BRIGITTE BLÖCHLINGER

HOFFEN AUF BESSERE ZEITEN (JONAS RAEBER)

SELECTION CINEMA

Fabrikschlote stoßen rhythmisch zu kontinuierlich schneller werdender Musik Rauch aus, ein Unternehmer mit einschlägigen Attributen wie dicker Bauch, Brille, Krawatte, Hosenträger, betrachtet dies mit sichtlicher Genugtuung. Überraschend jedoch beginnt die Produktion zu erlahmen. Zusammen mit einem verschüchterten Angestellten schreitet der Boß durch die gigantische Anlage und läßt sich instruieren: Es hapert an der Wasserkraft. Ein Plan ist schnell entworfen, der Unternehmer schreitet zum Telefon und kontaktiert einen Militärchef.

Als Warenmuster deklarierte Bomben verlassen die Fabrik, werden mit Flugzeugen Richtung Militärchef geflogen. Doch der militärische Gegner schläft nicht: Als er die Flugzeuge erspäht, reagiert er prompt, drückt den sagenumworbenen Knopf - und schon ist Krieg. Die Bomben fliegen hin und her, zerstören Häuser und töten Unbeteiligte. Unterdessen schauen der Industrielle und sein Gehilfe gespannt in eine gigantische Röhre. Da erscheint sie auch schon, die Welle von Blut, die die fehlende Wasserkraft ersetzt und die Produktion wieder antreibt.

Als der Industrieboß die sinkende Bilanzkurve wieder nach oben verlaufend malt, ist die Farbe Blut, das nach unten fließt und die Zacken der Kurve ausmalt, so daß sie an die Silhouette einer Bergkette erinnern. Ein Schweizer Kreuz bleibt vom flächendeckenden Blut ausgespart. Schrifttafeln klären auf: „Schweizer Waffen“, „Ein todsicheres Geschäft“, „Weltweit“. Dazu ertönen die Verse der Nationalhymne: „Wenn der Alpenfirn sich rötet ... sich rötet, sich rötet“, echot es. Aus dem Kreuz werden ein, zwei, viele Grabkreuze, verteilt über die ganze Erdkugel, die der Industrielle jetzt vor seinem Bauch aufgestellt hat, während er zufrieden auf seine rauchenden Schlote schaut.

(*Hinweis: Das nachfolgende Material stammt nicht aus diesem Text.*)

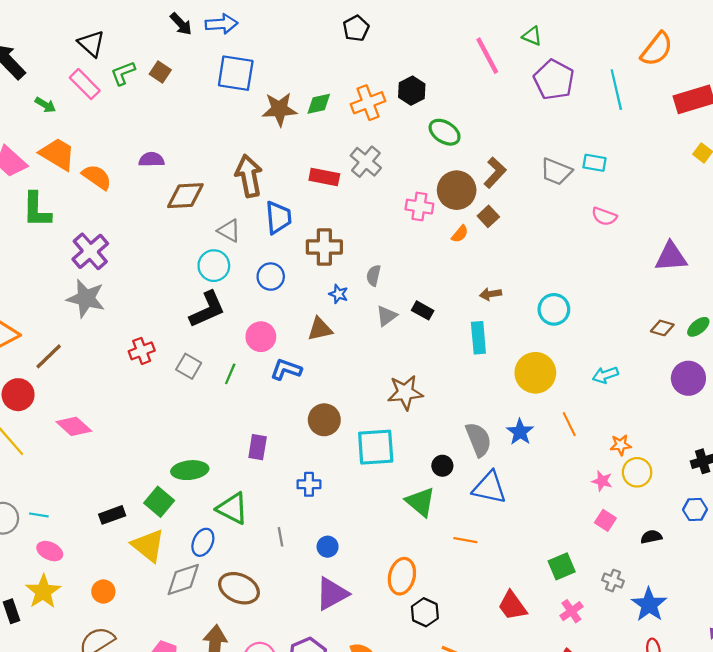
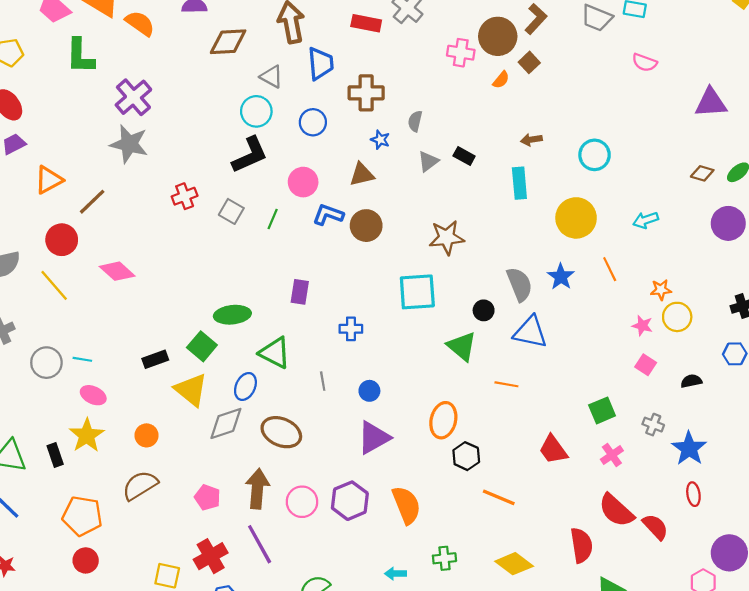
brown circle: (324, 420) -> (366, 226), moved

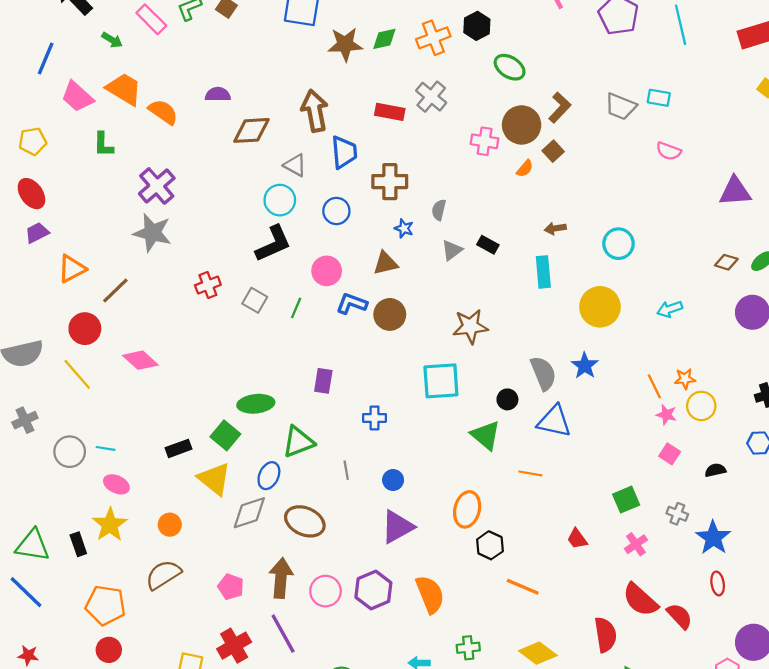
green L-shape: (80, 56) -> (103, 145), size x0.7
orange line: (610, 269) -> (654, 386), moved
green triangle: (275, 353) -> (298, 442), turned -48
red trapezoid: (553, 450) -> (577, 539), size x0.7

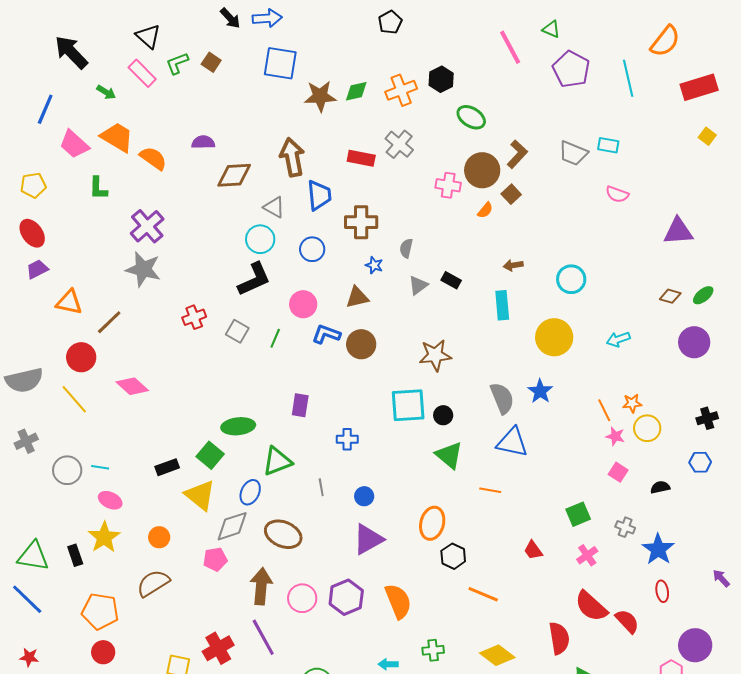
orange triangle: (72, 269) -> (69, 302), turned 40
black circle: (507, 399) -> (443, 415), moved
pink pentagon: (231, 587) -> (215, 559), moved, turned -30

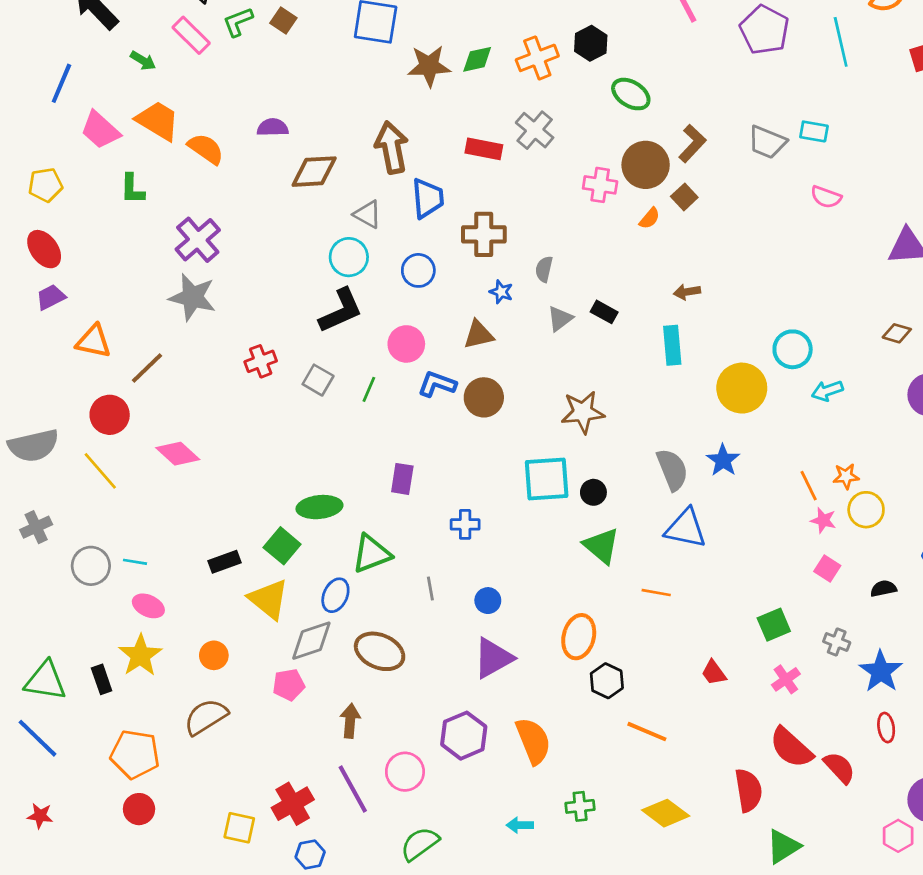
cyan circle: (571, 279) -> (793, 349), moved
brown arrow: (261, 586) -> (350, 721), size x0.7
pink circle: (302, 598) -> (405, 772), moved

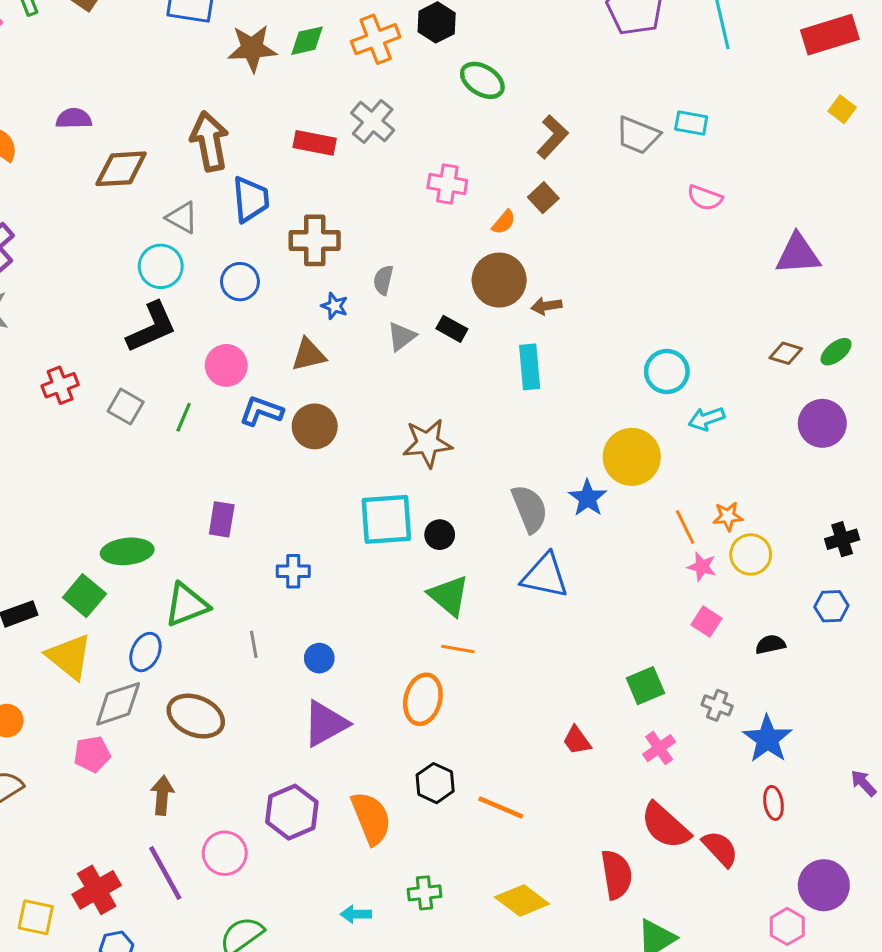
brown circle: (646, 165) -> (499, 280), moved
yellow circle: (742, 388) -> (632, 457), moved
orange line: (656, 593) -> (458, 649), moved
black hexagon: (607, 681) -> (435, 783), moved

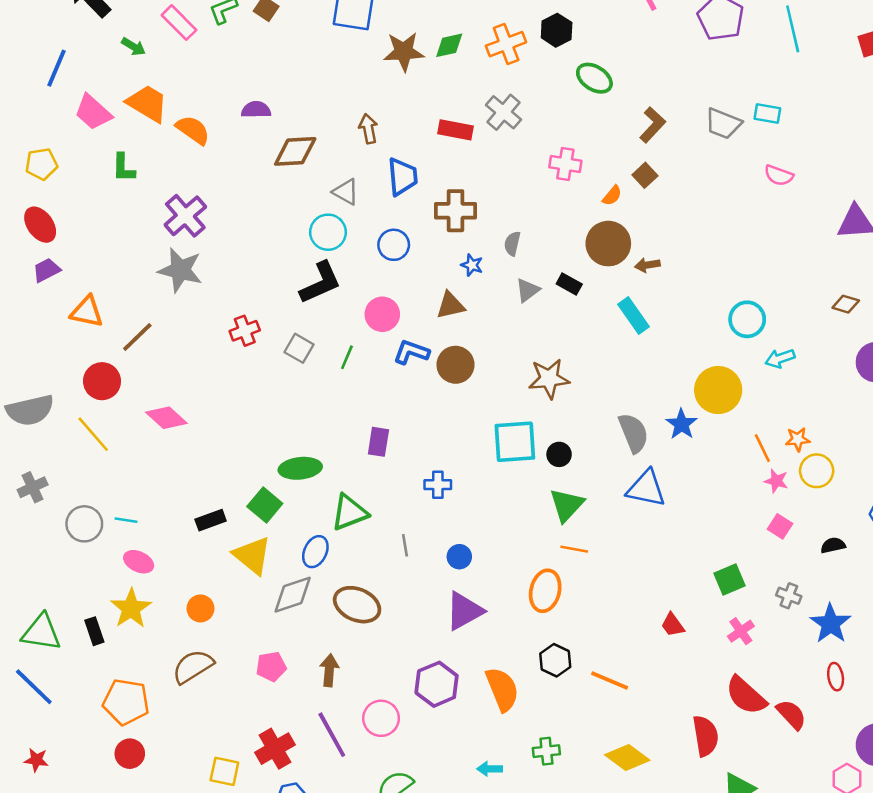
brown arrow: (209, 141) -> (368, 129), size x0.6
cyan rectangle: (530, 367) -> (634, 316), turned -30
green triangle: (449, 596) -> (567, 505), turned 33
pink pentagon: (92, 754) -> (271, 667), moved

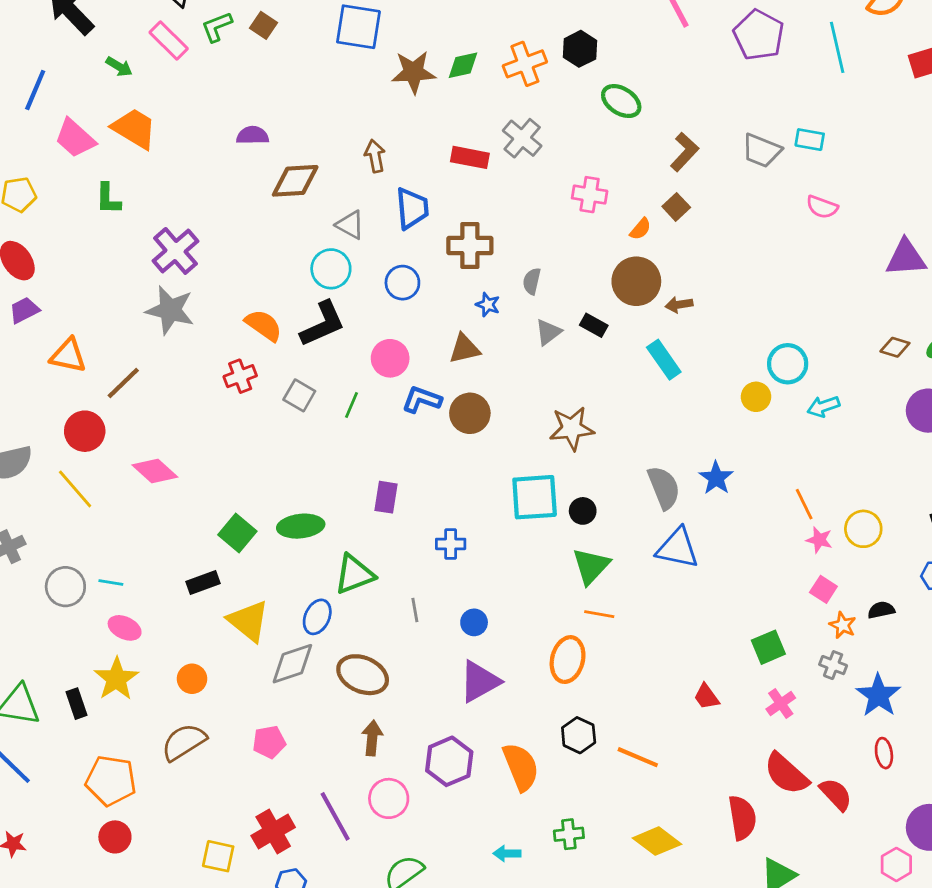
orange semicircle: (193, 130) -> (264, 325), moved
yellow circle: (718, 390) -> (756, 397), moved, size x0.6
orange star: (798, 439) -> (843, 625), moved, turned 30
green square: (265, 505) -> (237, 533), moved
brown arrow: (329, 670) -> (372, 738), moved

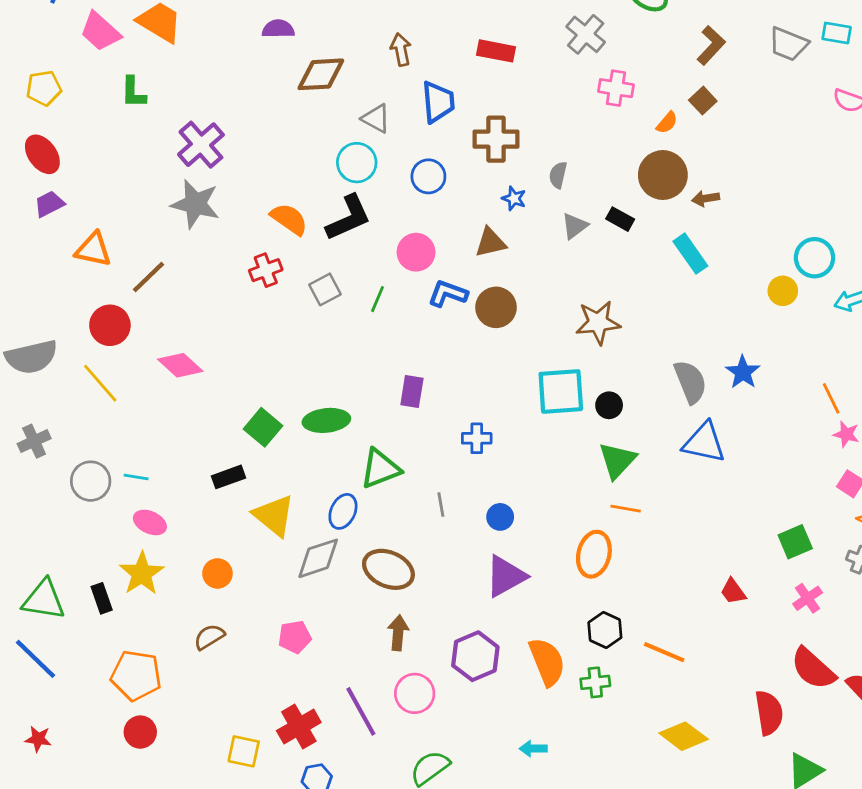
gray cross: (522, 138) -> (586, 34), moved
gray square: (299, 395) -> (325, 289), turned 32
brown semicircle: (184, 742) -> (209, 637), size x0.7
green cross: (569, 834) -> (595, 682), moved

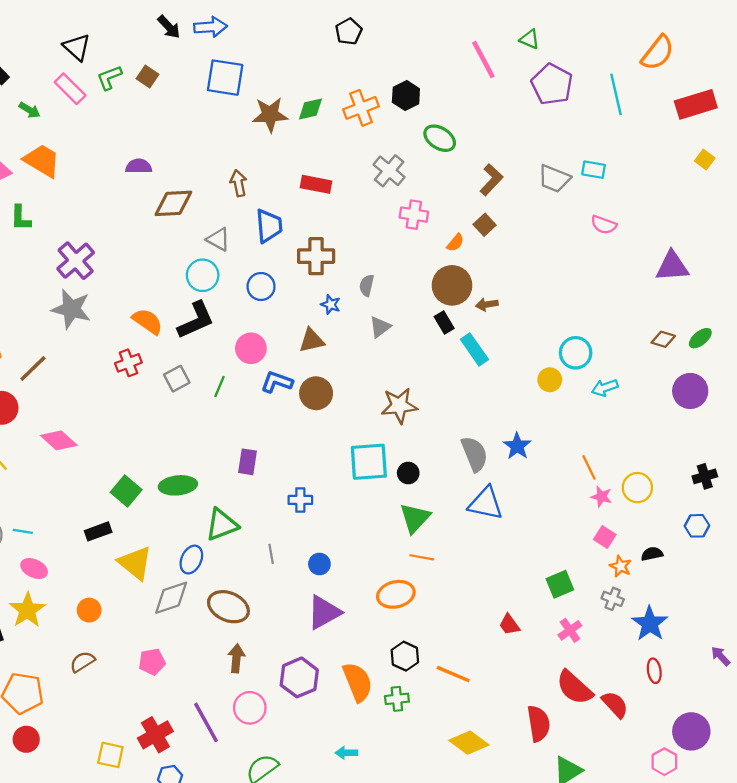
black rectangle: (620, 219) -> (444, 322), moved, turned 30
orange ellipse: (594, 554) -> (396, 594), turned 63

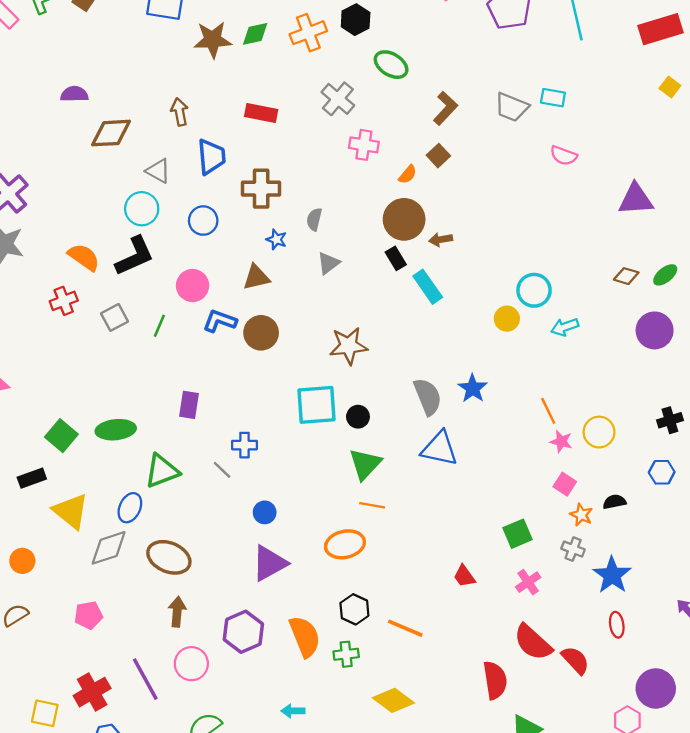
gray line: (271, 554) -> (222, 470), moved, turned -36
yellow diamond: (469, 743) -> (393, 700), moved

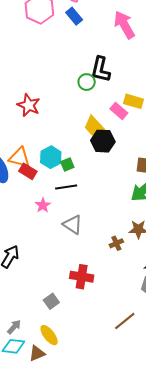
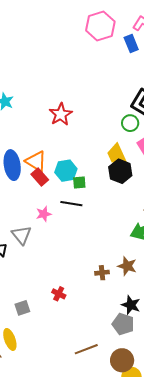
green circle: (87, 82) -> (130, 123), moved
gray triangle: (73, 224) -> (21, 235), moved
red cross: (82, 277) -> (59, 294), size x0.6

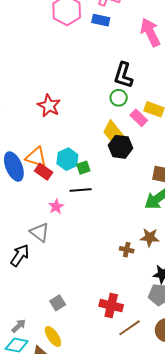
blue rectangle: (131, 43) -> (101, 20), turned -42
brown cross: (102, 273) -> (127, 250), turned 32
red cross: (59, 294) -> (111, 306), moved, size x1.6

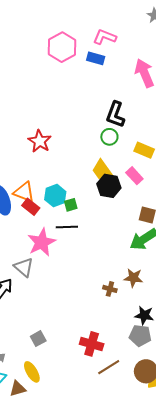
pink rectangle: (139, 118) -> (134, 176), moved
pink star: (56, 207) -> (42, 242), size x1.8

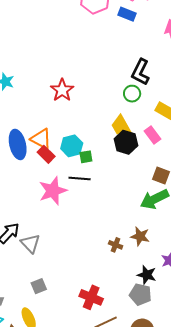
gray triangle: (24, 267) -> (30, 243), moved

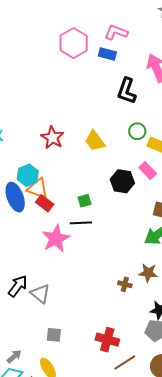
black L-shape: (140, 72) -> (127, 91), moved
green circle: (132, 94) -> (137, 131), moved
yellow trapezoid: (121, 126) -> (95, 141), moved
cyan hexagon: (72, 146) -> (28, 175), moved
gray square: (39, 286) -> (54, 335), turned 35

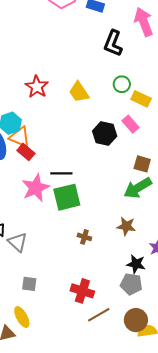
green square: (85, 201) -> (67, 197), moved, size x2.0
brown cross: (125, 284) -> (84, 237), moved

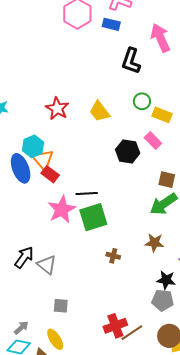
orange triangle: (20, 137) -> (43, 160), turned 30
red cross: (82, 291) -> (115, 326), moved, turned -35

Hoffen auf bessere Zeiten, der zweite Trickfilm des 1968 geborenen Comiczeichners und Zeichentrickfilmers Jonas Raeber, stellt einen direkten Zusammenhang zwischen skrupellosen und berechnenden Waffenherstellern und den Kriegsschauplätzen der Welt her. Der Schluß des ansonsten zeitlos gehaltenen Films verweist auf aktuelles Geschehen: „23. Oktober 1991: In Paris wird das Friedensabkommen für Kambodscha unterzeichnet. Serbien ruft die Generalmobilmachung aus. In der Schweiz titelt eine Tageszeitung in Zusammenhang mit der Redimensionierung der Armee: Munitionsfabrik ist optimistisch und hofft auf bessere Zeiten4.“

Im großen und ganzen wirkt der Trickfilm eher agitatorisch denn informativ, und zwar insofern, als vor allem die gigantischen Ausmaße der Industrieanlage und die Bösartigkeit der Herrschenden plastisch vor Augen geführt werden und eine Differenzierung von Kriegsursachen und Hintergründe weggelassen wird. Der gradlinige Zeichenstrich und die auf Schwarz, Weiß und Rot reduzierte Farbgebung unterstreichen diese Plakativität noch - eine Plakativität, die wohlgemerkt beim Publikum gut angekommen ist. Der Film vereinfacht, aber er abstrahiert zu wenig, was nach meinem Gusto nötig gewesen wäre, um ein derart komplexes Thema in elf Minuten abzuhandeln.

Brigitte Blöchlinger
geb. 1962, lic. phil. I, mehrere Jahre Filmkritikerin, zur Zeit Redaktorin bei der WochenZeitung in Zürich, Mitherausgeberin und -autorin des ersten Lexikons über Schweizer Filme- und Videomacherinnen.